> [TASK DIRECTIONS]:
Lines with "sexuelle": pull these out of the listing below.

%%

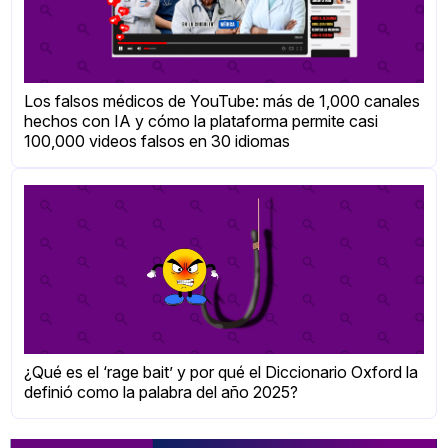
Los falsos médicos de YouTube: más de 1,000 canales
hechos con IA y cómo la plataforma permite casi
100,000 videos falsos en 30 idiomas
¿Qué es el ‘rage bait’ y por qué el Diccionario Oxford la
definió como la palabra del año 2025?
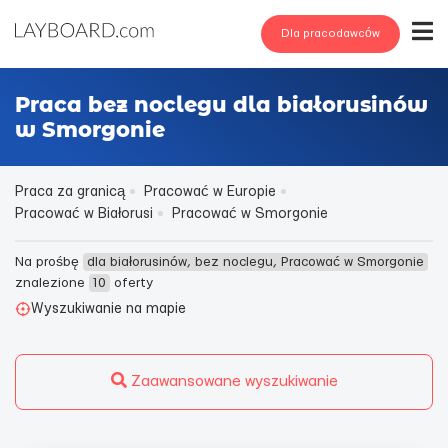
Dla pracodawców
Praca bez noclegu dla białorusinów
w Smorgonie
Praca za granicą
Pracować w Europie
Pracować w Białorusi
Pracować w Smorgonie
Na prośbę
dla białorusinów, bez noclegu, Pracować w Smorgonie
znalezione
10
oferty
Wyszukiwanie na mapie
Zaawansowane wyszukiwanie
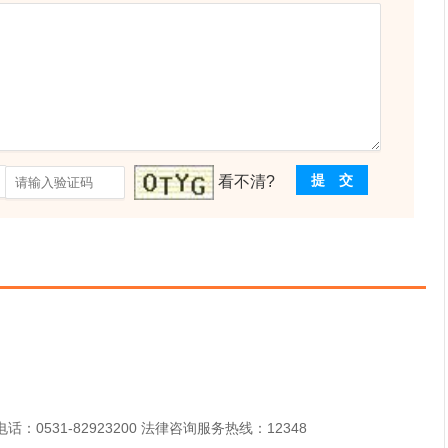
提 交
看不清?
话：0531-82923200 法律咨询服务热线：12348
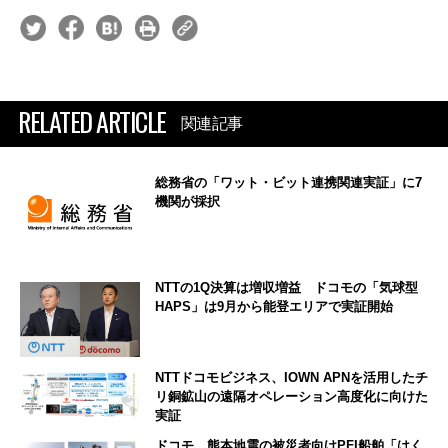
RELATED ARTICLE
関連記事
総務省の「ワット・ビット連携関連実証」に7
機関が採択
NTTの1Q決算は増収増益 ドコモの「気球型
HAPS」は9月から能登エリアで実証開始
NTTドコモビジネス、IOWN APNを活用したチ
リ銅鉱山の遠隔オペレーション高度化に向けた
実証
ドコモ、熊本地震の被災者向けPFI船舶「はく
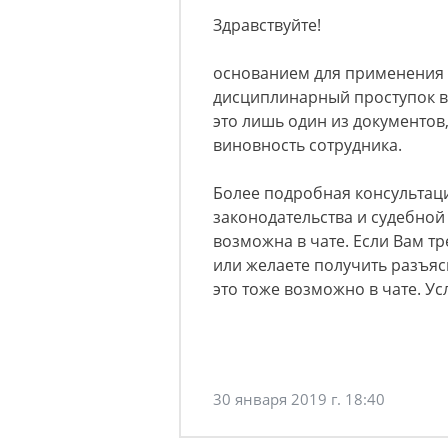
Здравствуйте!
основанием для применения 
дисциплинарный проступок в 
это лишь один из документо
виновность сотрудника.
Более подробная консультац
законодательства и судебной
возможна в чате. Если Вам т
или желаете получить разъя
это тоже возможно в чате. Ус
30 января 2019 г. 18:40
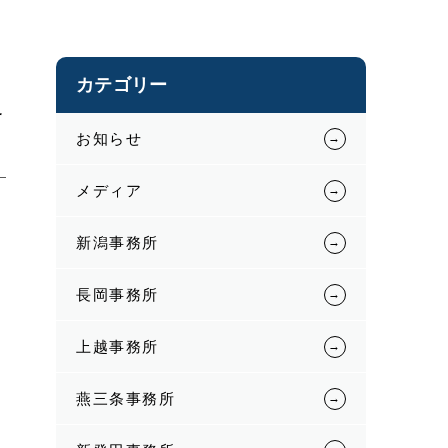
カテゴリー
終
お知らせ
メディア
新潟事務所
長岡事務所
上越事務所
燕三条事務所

%%
%%

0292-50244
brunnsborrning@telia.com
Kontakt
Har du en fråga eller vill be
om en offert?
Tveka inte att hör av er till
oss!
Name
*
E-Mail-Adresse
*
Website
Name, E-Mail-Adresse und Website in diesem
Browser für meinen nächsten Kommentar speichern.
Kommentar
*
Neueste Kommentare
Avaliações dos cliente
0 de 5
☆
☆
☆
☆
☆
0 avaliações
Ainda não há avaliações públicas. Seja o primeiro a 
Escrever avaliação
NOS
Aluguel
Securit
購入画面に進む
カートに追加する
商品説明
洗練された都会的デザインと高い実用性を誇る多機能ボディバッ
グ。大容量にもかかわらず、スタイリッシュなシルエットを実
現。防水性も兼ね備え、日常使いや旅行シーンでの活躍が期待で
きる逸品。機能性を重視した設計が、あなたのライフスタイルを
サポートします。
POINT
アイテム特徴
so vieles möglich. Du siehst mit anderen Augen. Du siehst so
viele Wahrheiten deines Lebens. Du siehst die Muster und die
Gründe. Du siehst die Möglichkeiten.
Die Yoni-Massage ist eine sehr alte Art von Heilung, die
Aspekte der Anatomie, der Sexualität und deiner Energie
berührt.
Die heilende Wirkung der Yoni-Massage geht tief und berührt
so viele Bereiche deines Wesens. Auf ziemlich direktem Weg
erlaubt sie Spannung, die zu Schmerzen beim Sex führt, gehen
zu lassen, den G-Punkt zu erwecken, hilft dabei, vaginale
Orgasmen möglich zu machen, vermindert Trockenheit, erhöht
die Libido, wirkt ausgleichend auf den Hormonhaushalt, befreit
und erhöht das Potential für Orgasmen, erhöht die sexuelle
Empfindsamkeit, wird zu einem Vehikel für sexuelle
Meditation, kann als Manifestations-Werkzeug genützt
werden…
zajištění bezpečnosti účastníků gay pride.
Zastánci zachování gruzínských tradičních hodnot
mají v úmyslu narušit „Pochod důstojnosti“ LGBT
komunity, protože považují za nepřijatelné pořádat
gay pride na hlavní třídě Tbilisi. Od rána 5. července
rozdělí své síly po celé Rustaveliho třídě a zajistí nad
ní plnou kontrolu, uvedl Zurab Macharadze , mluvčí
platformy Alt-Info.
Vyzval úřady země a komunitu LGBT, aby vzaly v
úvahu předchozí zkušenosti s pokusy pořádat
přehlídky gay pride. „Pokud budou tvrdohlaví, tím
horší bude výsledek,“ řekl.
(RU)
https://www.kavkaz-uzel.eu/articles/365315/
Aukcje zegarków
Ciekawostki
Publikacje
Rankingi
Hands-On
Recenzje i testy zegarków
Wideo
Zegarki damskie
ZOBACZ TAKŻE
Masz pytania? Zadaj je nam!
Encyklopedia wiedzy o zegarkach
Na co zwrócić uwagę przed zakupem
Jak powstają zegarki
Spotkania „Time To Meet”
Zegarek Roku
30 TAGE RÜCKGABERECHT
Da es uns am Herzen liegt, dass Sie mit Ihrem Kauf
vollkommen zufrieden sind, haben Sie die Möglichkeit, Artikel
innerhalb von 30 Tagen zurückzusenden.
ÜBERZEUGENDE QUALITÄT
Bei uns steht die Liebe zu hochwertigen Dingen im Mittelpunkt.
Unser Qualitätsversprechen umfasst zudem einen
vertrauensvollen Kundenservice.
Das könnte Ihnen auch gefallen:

%%

> [YOUR SOLUTION]:
und erhöht das Potential für Orgasmen, erhöht die sexuelle
Empfindsamkeit, wird zu einem Vehikel für sexuelle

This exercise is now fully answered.